John Sibley Butler“John Sibley Butler holds The Gale Chair in Entrepreneurship and Small Business in the Graduate School of Business (Department of Management) and the Herb Kelleher Chair in Entrepreneurship. He is the Director of the Herb Kelleher Center for Entrepreneurship and the Director of the Institute for Innovation and Creativity (IC2). His research is in the areas of organizational Behavior and entrepreneurship/new ventures/immigrant and minority entrepreneurship. His research appears in professional journals and books. For the last seven summers Professor Butler has occupied the Distinguished Visiting Professor position at Aoyama Gakuin University in Tokyo Japan, where he lectured on new venture start-ups and general entrepreneurship.
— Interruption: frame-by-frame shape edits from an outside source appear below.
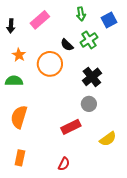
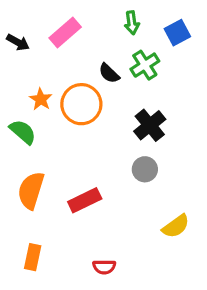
black arrow: (11, 26) -> (18, 42), turned -64
orange star: (19, 55) -> (41, 99), moved
green semicircle: (14, 81) -> (23, 132), turned 42
red rectangle: (71, 127) -> (85, 200), moved
red semicircle: (64, 164) -> (104, 267), turned 64

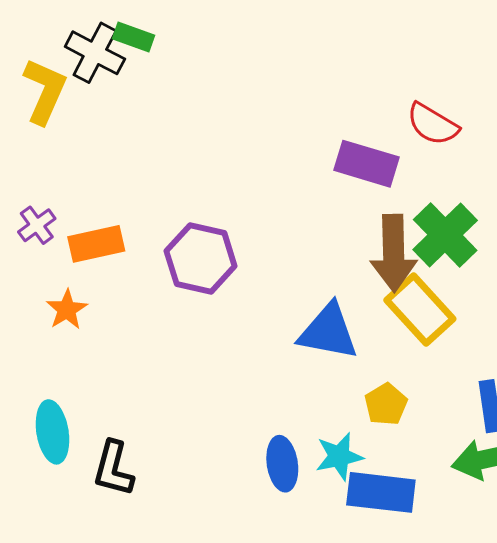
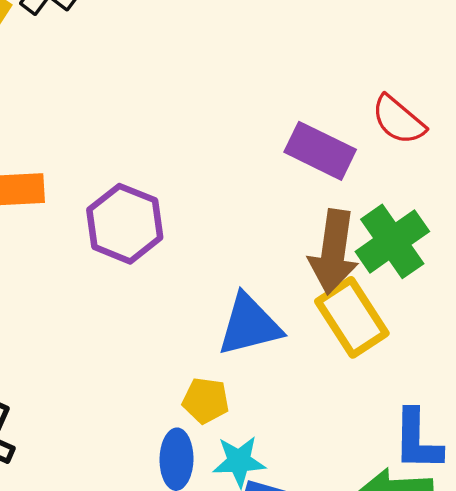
blue triangle: (328, 332) -> (249, 325), turned -34
yellow pentagon: (386, 404) -> (206, 400), moved, turned 30

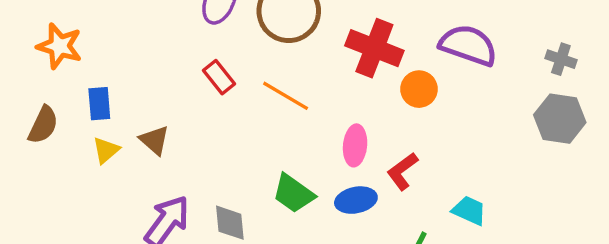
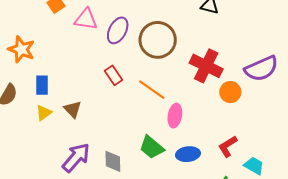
purple semicircle: (468, 45) -> (261, 69), turned 132
pink ellipse: (355, 145) -> (175, 116), moved
red L-shape: (402, 171) -> (228, 146), moved

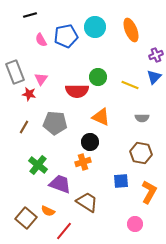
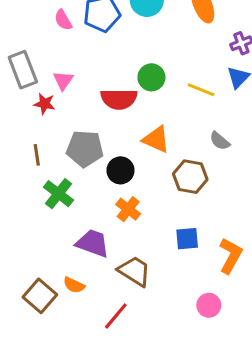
gray semicircle: (142, 118) -> (220, 141), turned 40
brown line: (24, 127) -> (37, 155), turned -40
black circle: (90, 142) -> (120, 170), moved
brown hexagon: (141, 153) -> (190, 177), moved
orange cross: (83, 162) -> (128, 209), turned -35
green cross: (38, 165) -> (58, 194), moved
red line: (64, 231) -> (116, 316), moved

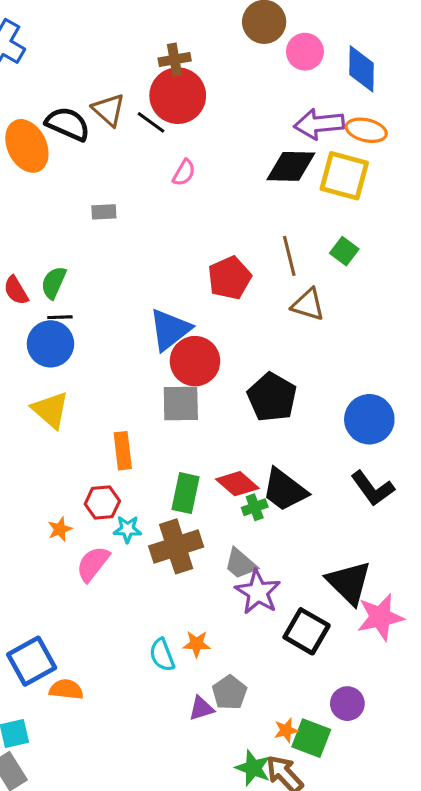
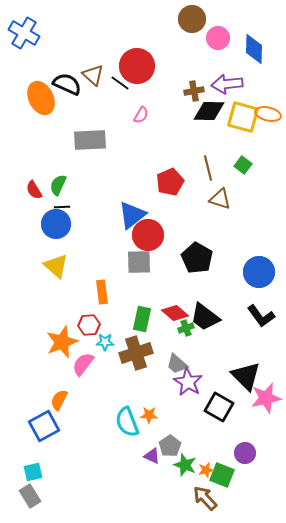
brown cross: (175, 60) -> (194, 91), moved
orange ellipse: (366, 130) -> (268, 114), moved
gray rectangle: (104, 212) -> (90, 140), size x2.0
orange star: (60, 529) -> (62, 342), size x2.0
cyan semicircle: (162, 655) -> (127, 422), size x1.4
orange semicircle: (66, 689) -> (59, 400), moved, turned -70
purple triangle: (201, 708) -> (152, 456), turned 42
green star: (253, 768) -> (185, 465), moved

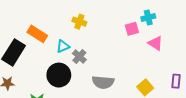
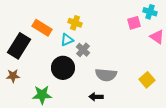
cyan cross: (148, 17) -> (150, 12), turned 32
yellow cross: (79, 22) -> (75, 23), moved

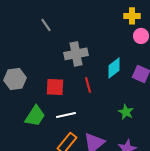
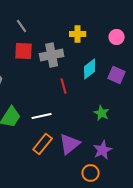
yellow cross: (132, 16) -> (78, 34), moved
red square: (55, 87) -> (24, 51), moved

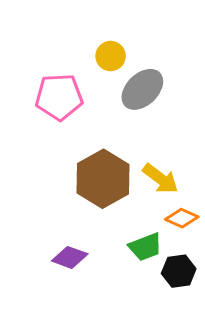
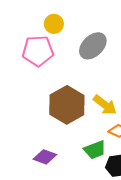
yellow circle: (111, 56) -> (54, 24), moved

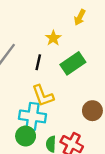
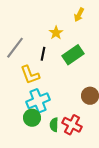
yellow L-shape: (43, 96) -> (30, 75), moved
cyan cross: (32, 116) -> (38, 101), turned -30

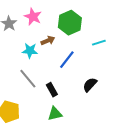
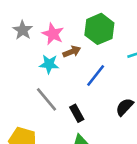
pink star: (33, 17) -> (53, 34), moved

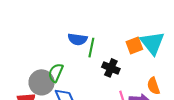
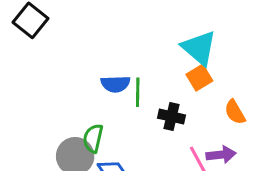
cyan triangle: (152, 43) -> (199, 48), moved
orange semicircle: (153, 86) -> (235, 112), moved

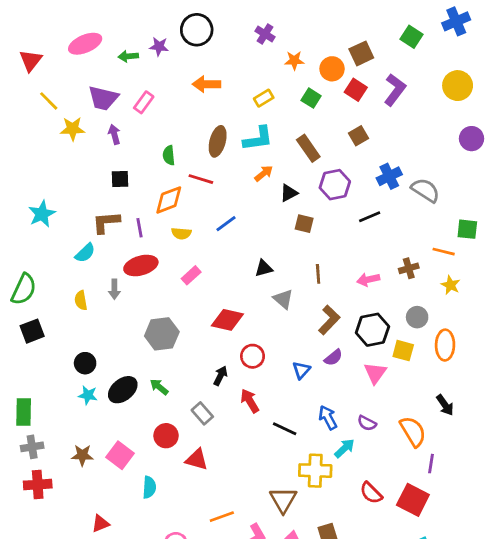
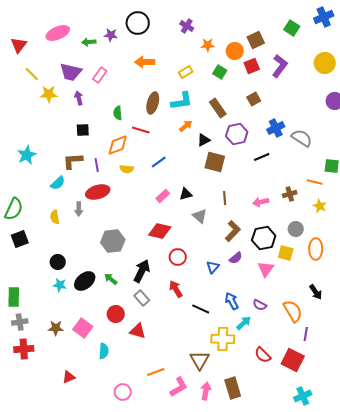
red square: (356, 90) -> (252, 66), turned 35
brown square: (304, 224) -> (215, 162), size x1.5
pink rectangle: (191, 275) -> (163, 196), moved
black arrow: (220, 376) -> (142, 271), moved, size x1.6

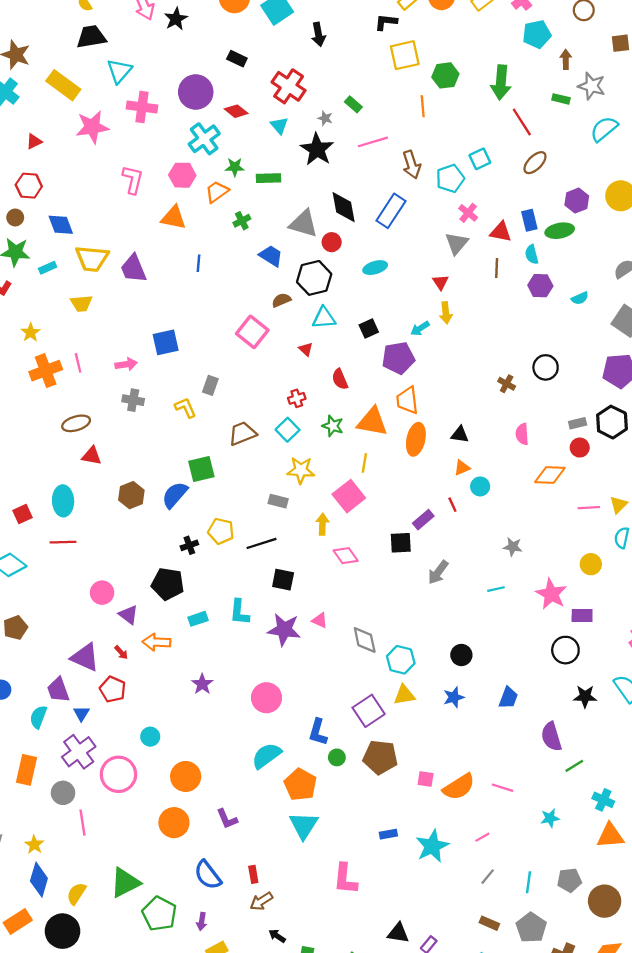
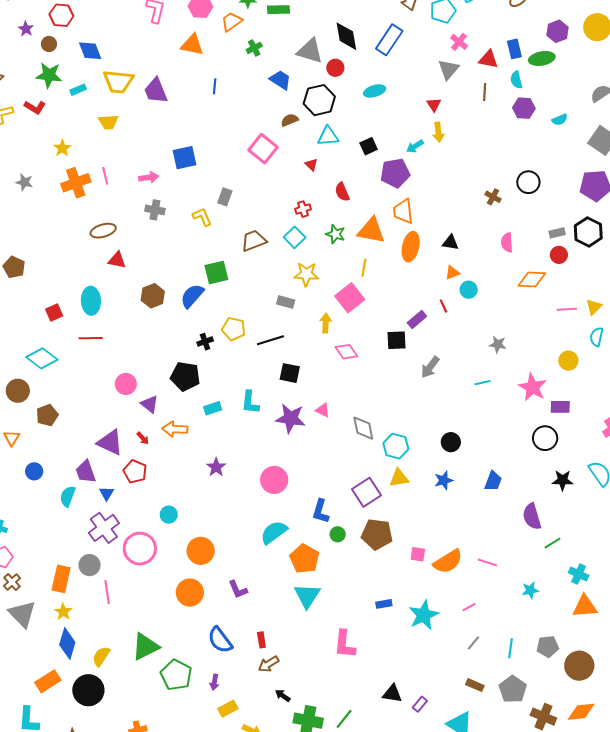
orange rectangle: (26, 770) -> (61, 579), moved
Professor Butler has served as a consultant for many firms and the U.S. Military. At this time he is Management Consultant for State Farm Insurance Companies, with Corporate Headquarters in Bloomington, Illinois. In this connection he has given lectures on general management issues of corporate America. He is also one of the distinguished professors who compose the Advisory Team of Governor George Bush’s 2000 Presidential Campaign.

Professor Butler has appeared on over 30 radio and television programs, including Eye On America (CBS Nightly News), The Jim Leher News Hour, CBS Radio Talk Show, The Osgood Report, and Public Radio. Also this year Professor Butler’s research has appeared in The Wall Street Journal, The New York Times, The Chicago Tribune, Time Magazine, U.S. News and World Report and other newspapers and magazines across America. His books include Entrepreneurship and Self-Help Among Black America: A Reconsideration of Race and Economics, All That We Can Be: Black Leadership and Racial Integration the Army Way (With Charles C. Moskos -Winner of the Washington Monthly Best Book Award), Immigrant and Minority Entrepreneurship: The Continuous Rebirth of American Communities (with George Kozmetsky, Forthcoming) and Forgotten Citations: Studies in Community, Entrepreneurship, and Self-Help Among Black-Americans (with Patricia Gene Greene and Margaret Johnson, Forthcoming).”